Recent years have seen a rapid expansion in the performance of solid state lighting devices such as light emitting devices (LEDs); and with improved performance, there has been an attendant expansion in the variety of applications for such devices. For example, rapid improvements in semiconductors and related manufacturing technologies are driving a trend in the lighting industry toward the use of light emitting diodes (LEDs) or other solid state light sources to produce light for general lighting applications to meet the need for more efficient lighting technologies and to address ever increasing costs of energy along with concerns about global warming due to consumption of fossil fuels to generate energy. LED solutions also are more environmentally friendly than competing technologies, such as compact florescent lamps, for replacements for traditional incandescent lamps.

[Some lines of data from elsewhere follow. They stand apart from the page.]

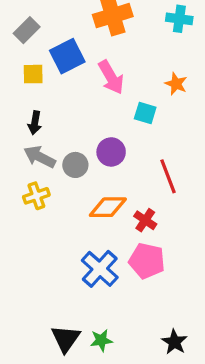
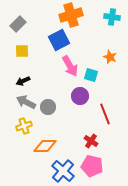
blue square: (67, 56) -> (59, 40), moved
pink arrow: (111, 77) -> (70, 66), moved
black arrow: (35, 123) -> (23, 81), turned 56
purple circle: (111, 152) -> (80, 96), moved
orange diamond: (108, 207) -> (45, 146), moved

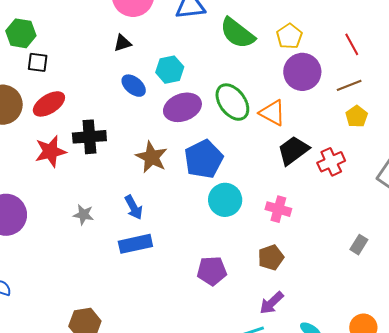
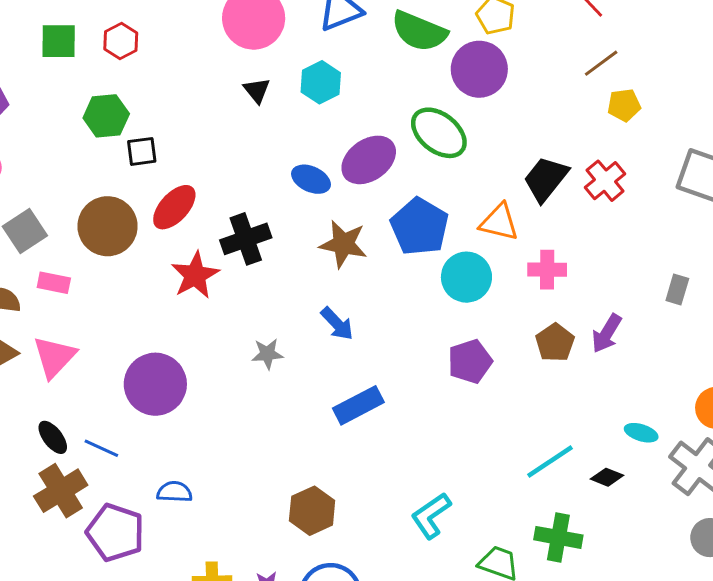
black triangle: (122, 43) -> (257, 90), turned -36
cyan hexagon: (170, 70) -> (321, 82), moved
purple circle: (302, 72) -> (479, 69), moved
blue ellipse: (134, 86) -> (311, 179), moved
orange triangle: (272, 113) -> (499, 222), moved
yellow pentagon: (357, 116) -> (624, 105), turned -30
blue rectangle: (135, 244) -> (358, 405), moved
purple pentagon: (212, 271) -> (470, 361), moved
purple arrow: (272, 303) -> (607, 333), moved

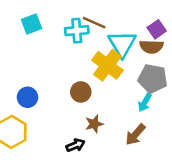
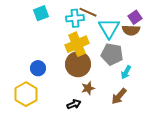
yellow cross: (107, 65) -> (77, 44), moved, turned 30
gray pentagon: (153, 79) -> (112, 54), moved
brown circle: (81, 92) -> (78, 64), size x1.6

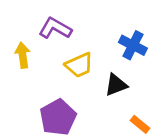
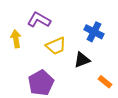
orange rectangle: (140, 124) -> (105, 82), moved

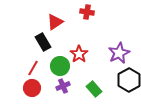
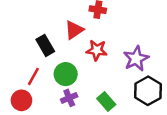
red triangle: (55, 22) -> (74, 30), moved
red star: (79, 54) -> (97, 50), moved, turned -30
red circle: (32, 88) -> (21, 100), moved

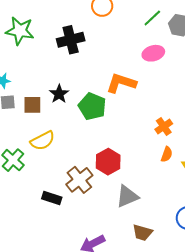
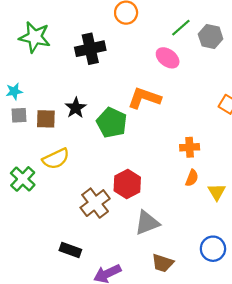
pink ellipse: (153, 53) -> (168, 58), moved, turned 50
orange cross: (164, 126) -> (190, 147), turned 30
black rectangle: (52, 198) -> (70, 250), moved

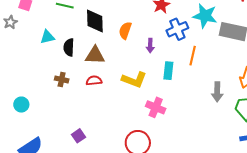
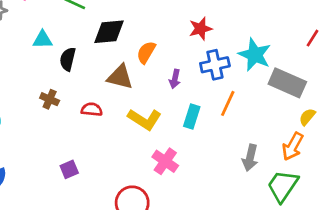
black diamond: (95, 21) -> (109, 32), turned 75
brown triangle: (95, 55) -> (120, 77), moved
purple square: (79, 136) -> (69, 169), moved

Adjustment or tuning of color characteristics of light from LED based systems has relied on various LED centric approaches. For example, where a fairly wide range of color selection is desired, the system might use sources that produce light of two or more different colors or wavelengths and one or more optical processing elements to combine or mix the light of the various wavelengths to produce the desired characteristic in the output light. One technique involves mixing or combining individual light from LEDs of three or more different wavelengths (spectral colors such as “primary” colors), for example from Red (R), Green (G) and Blue (B) LEDs. With a LED-centric approach such as LED based RGB, the individual color amounts can be adjusted easily to a wide range of colors, including different color temperatures of white light, in the fixture output. However, using almost monochromatic colors from LEDs as the sources imposes limitations on overall performance. For example, with the approach using LEDs of three different monochromatic colors, the output spectrum tends to have a small number of narrow spikes, which produces a low color rendering index (CRI). It is possible to improve the CRI by providing additional LEDs of different colors, but that approach increases complexity and overall system cost.
Even where some tuning of white light is desired, the adjustment technology has relied on dynamic control of LEDs of different colors. For example, a first type of LED might produce white light of a particular color temperature, either by emission of such light from the device (e.g. by pumping of a phosphor within the LED package) or by pumping a phosphor remotely deployed in the fixture of lamp product. One or more other LEDs of specific wavelength(s), such as red and/or yellow, chosen to shift a combined light output to a more desirable color temperature enable color adjustment. In such an implementation, adjustment of the LED outputs offers control of intensity as well as the overall color output, e.g. color and/or color temperature of white light. However, even this approach may have some narrow spiking in the emission spectrum, e.g. due to the red and/or yellow LED light used to correct the color temperature, and as a result, the color rendering may still be less than desirable.
Solid state lighting technologies have advanced considerably in recent years, and such advances have encompassed any number of actual LED based products, however there is still room for further improvement in the context of lighting products. For example, it is desirable to provide a light output spectrum that generally conforms to that of the lighting fixture or lamp the solid state lighting device may replace. As another example, it may be desirable for the solid state lighting device to provide a tunable color light output of color. It may also be useful for such a device to provide intensity and output distribution that meet or exceed expectations arising from the older replaced technologies. Relatively acceptable/pleasing form factors similar to those of well accepted lighting products may be desirable while maintaining advantages of solid state lighting, such as relatively high dependability, long life and efficient electrical drive of the solid state light emitters.